L’élection renvoie d’abord à un choix, à une préférence personnelle pour un être ou pour un objet. On l’entend encore dans le mot « élu » : les heureux élus sont ceux à qui Dieu a conféré la grâce, en particulier dans le protestantisme. Le peuple juif se targue d’être le « peuple élu » dans la même acception du terme. Ces « élus » sont l’envers même de nos « élus » politiques, puisque leur valeur ne se fonde pas sur une majorité de suffrages mais sur la préférence divine. Par métaphore, dans le domaine amoureux, l’élu du cœur n’est pas non plus – ou ne devrait pas être ! – celle ou celui qui a récolté les suffrages de la communauté, mais celle ou celui que la valeur, le mérite, le charme si singulier ont suffi à distinguer.

Pareille conception de l’« élection » semble beaucoup plus aristocratique que démocratique. On peut d’ailleurs la rapprocher de l’emploi du mot « élites », qui vient également du verbe « élire », et qui désigne ceux qui sont « destinés » à vivre dans les rangs les plus élevés de la société. On peut aussi reconnaître dans le mythe toujours vivace de l’« homme providentiel » un reste de cette mentalité pré-démocratique, qui voudrait trouver le signe transcendant de l’excellence ailleurs que dans les urnes.

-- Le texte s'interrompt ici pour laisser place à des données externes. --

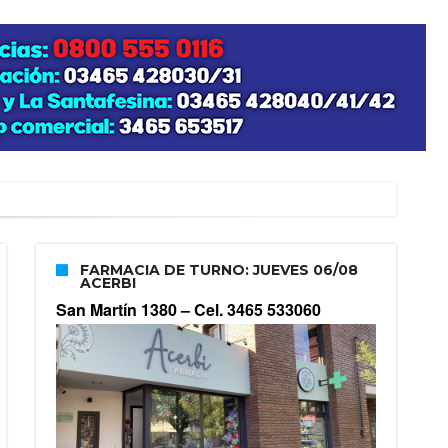
FARMACIA DE TURNO: JUEVES 06/08
ACERBI
San Martín 1380 –
Cel. 3465 533060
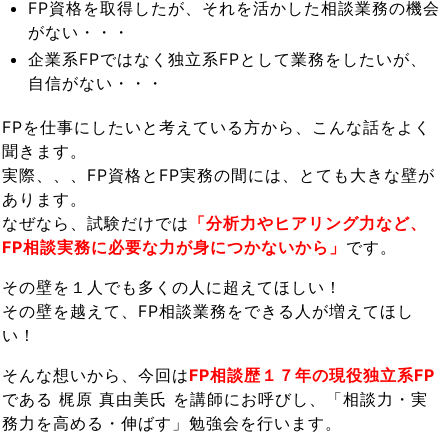
FP資格を取得したが、それを活かした相談業務の機会
がない・・・
企業系FPではなく独立系FPとして業務をしたいが、
自信がない・・・
FPを仕事にしたいと考えている方から、こんな話をよく
聞きます。
実際、、、FP資格とFP実務の間には、とても大きな壁が
あります。
なぜなら、試験だけでは
「分析力やヒアリング力など、
FP相談実務に必要な力が身につかないから」
です。
その壁を１人でも多くの人に超えてほしい！
その壁を越えて、FP相談業務をできる人が増えてほし
い！
そんな想いから、今回は
FP相談歴１７年の現役独立系FP
である 梶原 真由美氏 を講師にお呼びし、「相談力・実
務力を高める・伸ばす」勉強会を行います。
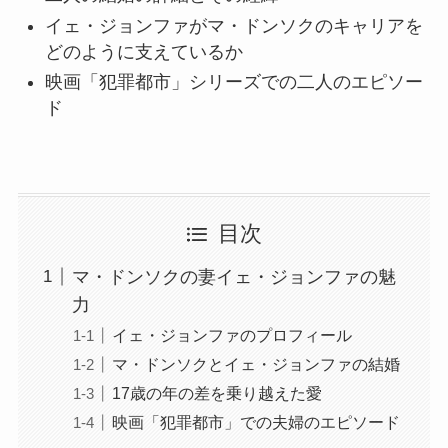
イェ・ジョンファがマ・ドンソクのキャリアを
どのように支えているか
映画「犯罪都市」シリーズでの二人のエピソー
ド
目次
マ・ドンソクの妻イェ・ジョンファの魅
力
イェ・ジョンファのプロフィール
マ・ドンソクとイェ・ジョンファの結婚
17歳の年の差を乗り越えた愛
映画「犯罪都市」での夫婦のエピソード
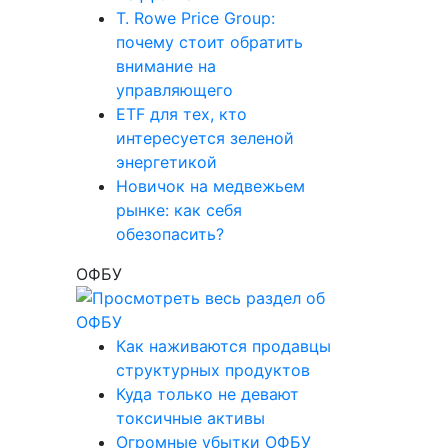
T. Rowe Price Group:
почему стоит обратить
внимание на
управляющего
ETF для тех, кто
интересуется зеленой
энергетикой
Новичок на медвежьем
рынке: как себя
обезопасить?
ОФБУ
Как наживаются продавцы
структурных продуктов
Куда только не девают
токсичные активы
Огромные убытки ОФБУ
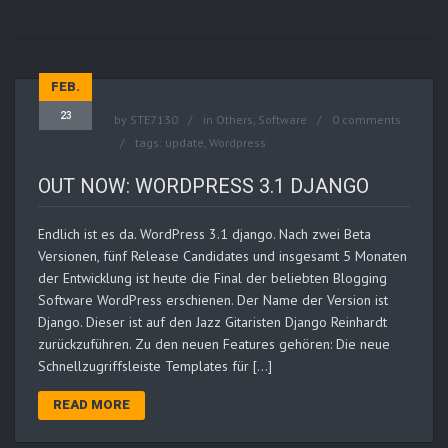
FEB.
23
by
STE7130
in
Others
,
Software
0 comments
tags:
update
,
Wordpress
OUT NOW: WORDPRESS 3.1 DJANGO
Endlich ist es da. WordPress 3.1 django. Nach zwei Beta
Versionen, fünf Release Candidates und insgesamt 5 Monaten
der Entwicklung ist heute die Final der beliebten Blogging
Software WordPress erschienen. Der Name der Version ist
Django. Dieser ist auf den Jazz Gitaristen Django Reinhardt
zurückzuführen. Zu den neuen Features gehören: Die neue
Schnellzugriffsleiste Templates für […]
READ MORE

Pourtant, cette vision n’est pas « aristocratique » au sens où elle privilégierait une classe sociale, ainsi qu’on le reproche aujourd’hui à nos « élus » ou aux « technocrates ». Ainsi, un penseur royaliste légitimiste comme Barbey d’Aurevilly estime que les « élus » sont des individus qui se sentent portés vers une forme d’excellence et de singularité ; non seulement ils peuvent se trouver dans toutes les classes sociales, mais ils se distinguent précisément par l’incompréhension qu’ils suscitent jusque dans leur classe sociale.

De la même manière, un aristocrate peu conventionnel comme Paul Léautaud propose un « élitisme » qui n’a rien de ce qu’on entend par ce mot aujourd’hui, puisqu’il affirme : « Il n’y a que l’élite qui compte et l’élite ne se constitue pas avec des diplômes. » Il pose ici la question du critère de choix, c’est-à-dire du critère d’élection de l’élu, une question très moderne car elle interroge les signes auxquels on peut reconnaître l’élu. Dieu était peut-être un tyran, mais ce n’était pas un technocrate !

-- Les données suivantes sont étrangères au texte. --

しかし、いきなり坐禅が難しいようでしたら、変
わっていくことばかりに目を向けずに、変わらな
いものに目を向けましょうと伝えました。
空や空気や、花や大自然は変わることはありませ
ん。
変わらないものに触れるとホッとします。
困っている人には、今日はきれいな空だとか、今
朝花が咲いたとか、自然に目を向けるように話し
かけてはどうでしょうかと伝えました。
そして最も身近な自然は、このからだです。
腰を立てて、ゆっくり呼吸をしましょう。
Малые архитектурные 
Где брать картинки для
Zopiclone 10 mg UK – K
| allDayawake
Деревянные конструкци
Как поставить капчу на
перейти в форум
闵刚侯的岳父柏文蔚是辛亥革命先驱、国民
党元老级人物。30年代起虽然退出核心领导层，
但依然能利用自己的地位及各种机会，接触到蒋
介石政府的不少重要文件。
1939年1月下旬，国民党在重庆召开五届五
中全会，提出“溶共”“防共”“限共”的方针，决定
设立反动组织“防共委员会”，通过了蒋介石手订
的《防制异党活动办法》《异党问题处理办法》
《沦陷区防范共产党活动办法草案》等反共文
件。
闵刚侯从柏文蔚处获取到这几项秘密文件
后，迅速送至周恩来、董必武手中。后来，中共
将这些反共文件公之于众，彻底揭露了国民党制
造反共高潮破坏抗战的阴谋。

Le sens moderne de l’élection a bien changé : non seulement parce qu’on ne « distingue » plus vraiment un individu, mais parce que la plupart des gens votent pour « le moins pire », ce qui n’est pas du tout la même chose que de chercher le meilleur. L’élection devient un choix relatif et collectif, là où il était absolu et individuel. Surtout, il consolide une classe sociale dans laquelle la valeur individuelle devient inutile, voire dangereuse.

Dès le XIXe siècle, notamment dans les romans réalistes de Balzac, apparaît alors un sens nouveau de l’« élection » (parfois avec une majuscule) comme théâtre de rivalités mesquines, qui ne sont même plus politiques mais simplement politiciennes. L’objectif n’est pas d’être reconnus comme élus mais de se faire élire, de se faire choisir – expression tout à fait contradictoire, puisqu’elle consiste à retirer à l’électeur la liberté de choix qui seule donne sens à l’élection démocratique, au sens… noble du terme.